En outre, d’un point de vue économique, les produits coloniaux contribuaient à des secteurs importants des mondes marchands et industriels français. L’Empire était pensé comme un moyen d’atténuer les effets de la Grande Dépression, un bouclier contre le chômage et la misère. En 1931, la France plongea dans le marasme économique, et il convenait plus que jamais de démontrer, en particulier au monde ouvrier bien représenté dans les quartiers populaires de l’est de Paris, que les colonies rapportaient au pays bien plus qu’elles ne lui coûtaient. De fait, cela était factuellement exact. Les colonies françaises représentaient le premier partenaire commercial de la France : elles absorbaient en 1930 50 % des exportations de tissus de coton, 60 % du ciment, un tiers des machines, des outils et des automobiles, et lui exportaient 80 % de son riz, 56 % de son cacao, 65 % de son huile d’olive. Comme le résuma l’historien Jacques Marseille, « l’empire était une bonne affaire ».

La mission civilisatrice

À l’appui de cela, les discours de justification de la colonisation battaient leur plein : grâce à elle, des progrès décisifs étaient réputés avoir lieu dans des régions reculées. La médecine, l’éducation, la construction de routes et de voies ferrées comme la ligne Congo-Océan, tout était célébré comme illustrant magnifiquement la mission civilisatrice de l’Empire français. De même la modernisation de villes comme Dakar ou Conakry, avec leurs nouveaux quartiers à l’européenne et leurs installations portuaires récentes, illustraient les bienfaits de l’empire. La réalité était plus sombre : la construction des 511 kilomètres du chemin de fer Congo-Océan (1921-1934) coûta la vie à des dizaines de milliers d’ouvriers (y compris des travailleurs chinois), recrutés de force, travaillant dans des conditions effrayantes, dénoncées par André Gide dans son livre Voyage au Congo (1927).
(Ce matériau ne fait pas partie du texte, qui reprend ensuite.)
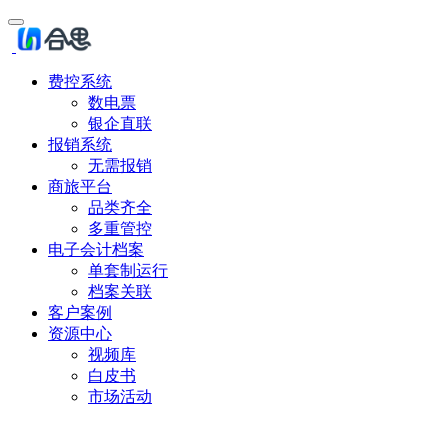
费控系统
数电票
银企直联
报销系统
无需报销
商旅平台
品类齐全
多重管控
电子会计档案
单套制运行
档案关联
客户案例
资源中心
视频库
白皮书
市场活动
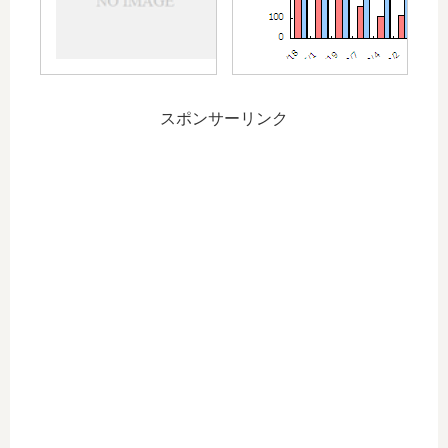
耳
の
鼻
拠
科
点
の
病
経
院
過
スポンサーリンク
へ
観
～
察
耳
～
鼻
科
の
経
過
観
察
～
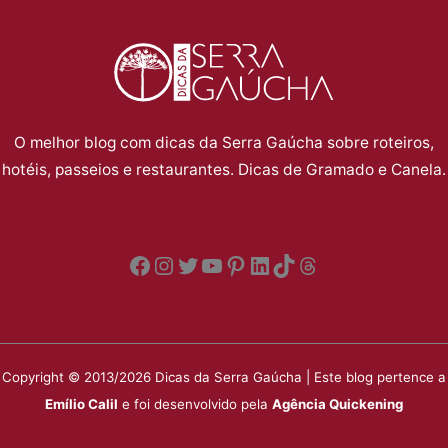
O melhor blog com dicas da Serra Gaúcha sobre roteiros,
hotéis, passeios e restaurantes. Dicas de Gramado e Canela.
Facebook
Instagram
Twitter
YouTube
Pinterest
LinkedIn
TikTok
Threads
Copyright © 2013/2026 Dicas da Serra Gaúcha | Este blog pertence a
Emílio Calil
e foi desenvolvido pela
Agência Quickening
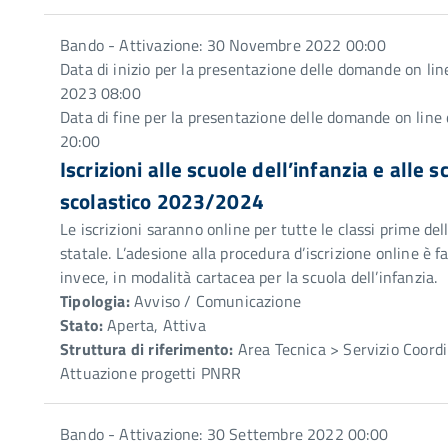
Bando - Attivazione: 30 Novembre 2022 00:00
Data di inizio per la presentazione delle domande on lin
2023 08:00
Data di fine per la presentazione delle domande on line
20:00
Iscrizioni alle scuole dell’infanzia e alle 
scolastico 2023/2024
Le iscrizioni saranno online per tutte le classi prime de
statale. L’adesione alla procedura d’iscrizione online è fac
invece, in modalità cartacea per la scuola dell’infanzia.
Tipologia:
Avviso / Comunicazione
Stato:
Aperta, Attiva
Struttura di riferimento:
Area Tecnica > Servizio Coor
Attuazione progetti PNRR
Bando - Attivazione: 30 Settembre 2022 00:00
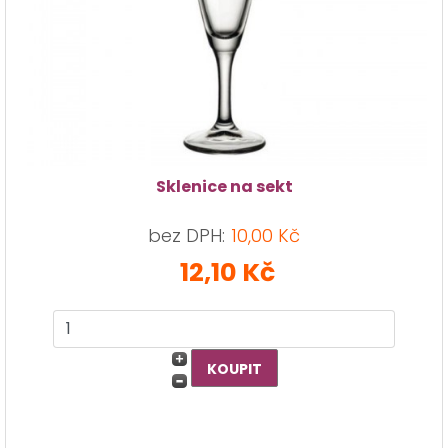
Sklenice na sekt
bez DPH:
10,00 Kč
12,10 Kč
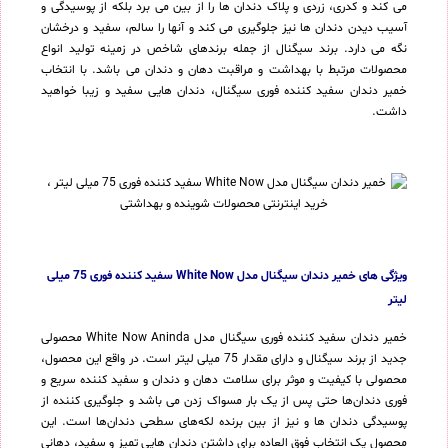
می کند و کدری، زردی و پلاک دندان ها را از بین می برد بلکه از پوسیدگی و
آسیب دیدن دندان ها نیز جلوگیری می کند و آنها را سالم، سفید و درخشان
نگه می دارد. برند سیگنال از جمله برندهای شاخص در زمینه تولید انواع
محصولات مرتبط با بهداشت و مراقبت دهان و دندان می باشد. با انتخاب
خمیر دندان سفید کننده فوری سیگنال، دندان هایی سفید و زیبا خواهید
داشت.
ویژگی های خمیر دندان سیگنال مدل White Now سفید کننده فوری 75 میلی
لیتر
خمیر دندان سفید کننده فوری سیگنال مدل White Now Aninda محصولی
جدید از برند سیگنال و دارای مقدار 75 میلی لیتر است. در واقع این محصول،
محصولی با کیفیت و موثر برای سلامت دهان و دندان و سفید کننده سریع و
فوری دندان‌ها حتی پس از یک بار مسواک زدن می باشد و جلوگیری کننده از
پوسیدگی دندان ها و نیز از بین برنده لکه‌های سطحی دندان‌ها است. این
محصول یک انتخاب فوق العاده برای داشتن دندان هایی تمیز و سفید، دهانی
Si l’empire semblait triompher au début des années 1930, cela n’allait cependant pas sans dissonances. C’est que les voix des colonisés se faisaient entendre de plus en plus nettement, et ces derniers tenaient un discours bien différent de celui, auto-satisfait, des autorités publiques. La révolution bolchevique de 1917 avait suscité des espoirs révolutionnaires un peu partout dans le monde, y compris dans les colonies. De fait, dans les années 1920, il existait, dans les métropoles impériales comme Paris ou Londres, un grand nombre d’associations et de mouvements politiques, dans l’orbite du communisme, dénonçant le principe de la colonisation, et pas seulement ses excès. Lénine parlait des « biens volés qu’il faudra rendre » à propos des conquêtes impériales, y compris celles de la Russie tsariste. L’activisme politique et syndical des colonisés était visible, et suscitait l’inquiétude des ministères concernés, au point d’interdire la circulation des journaux et pamphlets séditieux dans les colonies.

Les mouvements anticoloniaux

C’est du côté de l’Inde que le mouvement anticolonial était le mieux organisé et le plus avancé. Sous la direction de Gandhi, le Parti du Congrès proclama symboliquement l’indépendance de l’Inde à Lahore en 1929, avant que le Mahatma ne lançât sa fameuse « marche du sel » en 1930, qui obligea le gouvernement britannique à négocier avec lui. Du côté français, la guerre du Rif en 1925 fut un coup de semonce brutal qui démontra la force d’un nationalisme rifain que le corps expéditionnaire français commandé par Pétain réprima impitoyablement. Des troubles sporadiques survinrent dans toute l’Afrique du Nord à cette époque. La révolte de février 1930 en Indochine, partie d’une mutinerie de soldats qui s’étendit rapidement, démontra la puissance du nationalisme vietnamien et jeta un éclairage cru sur l’injustice profonde du système colonial, favorisant les grandes sociétés industrielles et commerciales de la métropole associées aux élites terriennes locales.

De telle sorte qu’au moment de l’ouverture de l’Exposition coloniale internationale, au printemps 1931, le ciel de l’empire n’était pas aussi serein que les autorités politiques voulaient le faire croire. Dans l’ombre de l’exposition, les colères, les rancœurs, les déceptions s’accumulaient, ce que les plus lucides des observateurs et des administrateurs sentaient de plus en plus nettement.